Когда Бессмертный и его истинная встречаются, у них не возникает никаких вопросов. Они просто хотят быть вместе. Так было всегда. Так должно быть. Для истинных счастье заключается в союзе со своей парой. Это ведь так просто!
Вчера, когда она просила ее не трогать, смущаясь и в то же время поддаваясь, я думал, что дело в отсутствии опыта и волнении. Конечно, когда страсть охватывает тебя в первый раз, можно потерять голову, можно запутаться в собственных ощущениях, испугаться их и даже запаниковать. Да я сам волновался так, словно женщин никогда прежде не видел, не прикасался к ним, даже не дышал в их сторону, не то что сексом с ними занимался. Хотя, если быть честным, я действительно им не занимался пару столетий точно, а может и тысячелетий. Во времени я разобрался поверхностно, потом. Сейчас мне нужна была суть мира. Ее я познал и расслабился.
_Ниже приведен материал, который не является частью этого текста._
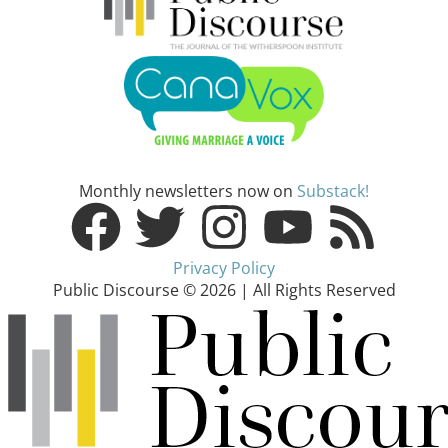
Monthly newsletters now on
Substack!
Privacy Policy
Public Discourse © 2026 | All Rights Reserved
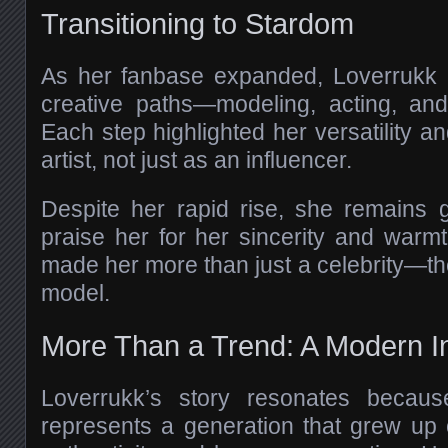
Transitioning to Stardom
As her fanbase expanded, Loverrukk
creative paths—modeling, acting, and
Each step highlighted her versatility a
artist, not just as an influencer.
Despite her rapid rise, she remains 
praise her for her sincerity and warmt
made her more than just a celebrity—th
model.
More Than a Trend: A Modern In
Loverrukk’s story resonates becaus
represents a generation that grew up o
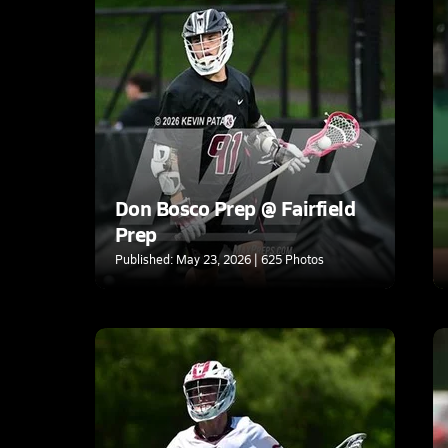
Don Bosco Prep @ Fairfield
Prep
Published: May 23, 2026 | 625 Photos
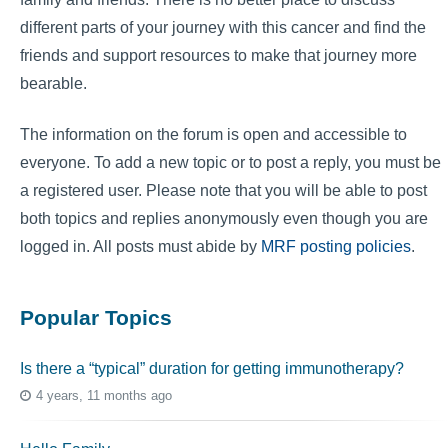
different parts of your journey with this cancer and find the
friends and support resources to make that journey more
bearable.
The information on the forum is open and accessible to
everyone. To add a new topic or to post a reply, you must be
a registered user. Please note that you will be able to post
both topics and replies anonymously even though you are
logged in. All posts must abide by
MRF posting policies
.
Popular Topics
Is there a “typical” duration for getting immunotherapy?
4 years, 11 months ago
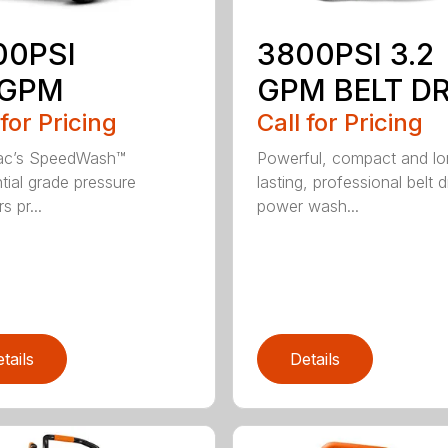
00PSI
3800PSI 3.2
6GPM
GPM BELT DR
 for Pricing
Call for Pricing
ac’s SpeedWash™
Powerful, compact and l
ntial grade pressure
lasting, professional belt d
 pr...
power wash...
tails
Details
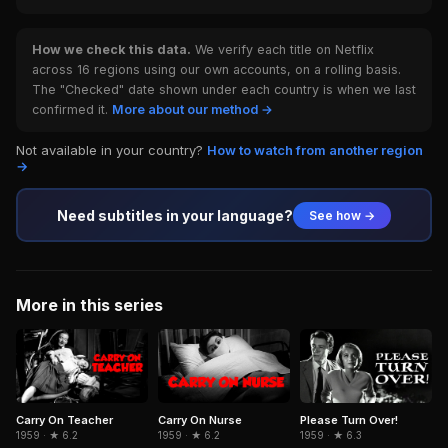
How we check this data.
We verify each title on Netflix
across 16 regions using our own accounts, on a rolling basis.
The "Checked" date shown under each country is when we last
confirmed it.
More about our method →
Not available in your country?
How to watch from another region
→
Need subtitles in your language?
See how →
More in this series
Carry On Teacher
Carry On Nurse
Please Turn Over!
1959 · ★ 6.2
1959 · ★ 6.2
1959 · ★ 6.3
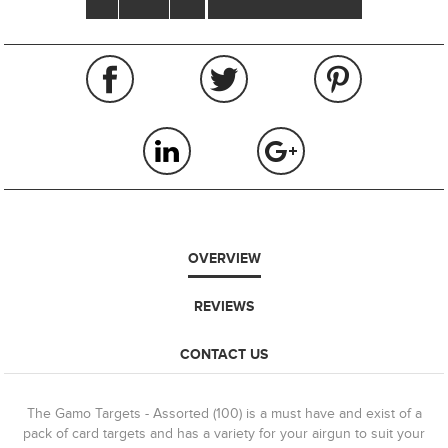
OVERVIEW
REVIEWS
CONTACT US
The Gamo Targets - Assorted (100) is a must have and exist of a
pack of card targets and has a variety for your airgun to suit your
Я хотел сделать так, чтобы ей было просто, удобно, легко. Чтобы она могла насладиться нашим единением и счастьем, не размышляя о бытовых вопросах, а мне все это не трудно.
Моего желания обычно достаточно, чтобы реальность приняла меня. Я хотел стать ее мужем, и чтобы она ни в чем не нуждалась. Чтобы у нее все было. Я это мгновенно получил.
Теперь у меня есть своя фирма с хорошим управляющим, а ее старый владелец уверен, что выгодно ее продал. Получил ли он на самом деле хоть что-то или счет в банке вырос, а вилла на Мальдивах сгорела для соблюдения баланса — я не знаю. Не мое это дело. Пусть мир сам решает, как с ним правильно поступать. Ему виднее, а мне же нужно, только чтобы у Марты были средства на все, что она только пожелает.
Я для нее готов на все. Я для нее уже сделал все, что мог на данный момент, а она недовольна и говорит так, словно не истинная, а просто взятая в плен. Ничего не понимаю. Откуда такие глупости?!
Когда она стала заявлять, что вызвала меня вчера, что ничего не было, меня мгновенно затрясло. Это, во-первых, было очень больно, прямо удар ножом в самое сердце. Мой смысл жизни просто отрекался от меня. Во-вторых, это было опасно для мира. Ему тоже было больно от того, как она пыталась порвать тонкие нити нашего несуществующего прошлого. Успешно, как ни странно. Реальность у меня под ногами пошатнулась, задрожала от ее слов. Тут то мне и стало ясно, что она может просто развалиться, если она продолжит в том же духе, а я не вмешаюсь.
Она может просто все разрушить из-за какой-то глупости, которая как-то попала в ее голову.
— Хватит! — буквально вырывается у меня.
Я действительно хочу, чтобы она это прекратила, потому что она пытается отобрать у меня ощущение безмятежного счастья, любви и свободы. Она пытается отобрать у меня то, что мне так сильно было нужно, то к чему я тянулся. То что, черт ее подери, нужно ей самой.
Она угрожает миру своими капризами, угрожает мне, угрожает нам. Никак иначе я к происходящему отнестись не могу. Еще не хватало, чтобы кто-то начал сомневаться в измененном прошлом и сломал его полностью. Мир нам такую рану просто не простит, а искать счастья где-то еще я просто не готов.
Я отбираю у нее телефон, прощаюсь с ее матерью, глядя Марте прямо в глаза. Вот что за дьявол в нее вселился? Как она не понимает? Почему не чувствует то же, что и я? Почему ей нужно еще что-то?
Меня это злит, и я не сдерживаюсь, когда прижимаю ее к стене, как маленькую шкодливую зверушку.
Нельзя так с ценностями обращаться. Нельзя так относиться к нашему союзу. Я хочу проорать ей это в лицо, но я понимаю, что она не услышит. В ее голове какая-то вата, через которую истине не пробиться, а вот наказать ее хочется, отшлепать, проучить, встряхнуть и подчинить, чтобы она даже мысли не допускала о том, чтобы противиться нашей с ней участи, чтобы ценила то, что дал нам этот мир.
Я даже рычу, понимая, что не справлюсь, если она продолжит в том же духе, порву ее просто на части, как угрозу, и сам этого не переживу, потому что жизнь без нее смысла иметь уже не будет.
Жестокий замкнутый круг.
— Тебе нужен только я, — говорю я ей строго и снова целую, пытаясь напомнить, кто я для нее и что нас связывает.
Вчера я старался быть нежным, хотел быть нежным с ней, чтобы не напугать, не причинить ей боль, а теперь я хочу властвовать так, чтобы и она, и весь этот мир усвоили наконец: она — моя и это не может оспариваться!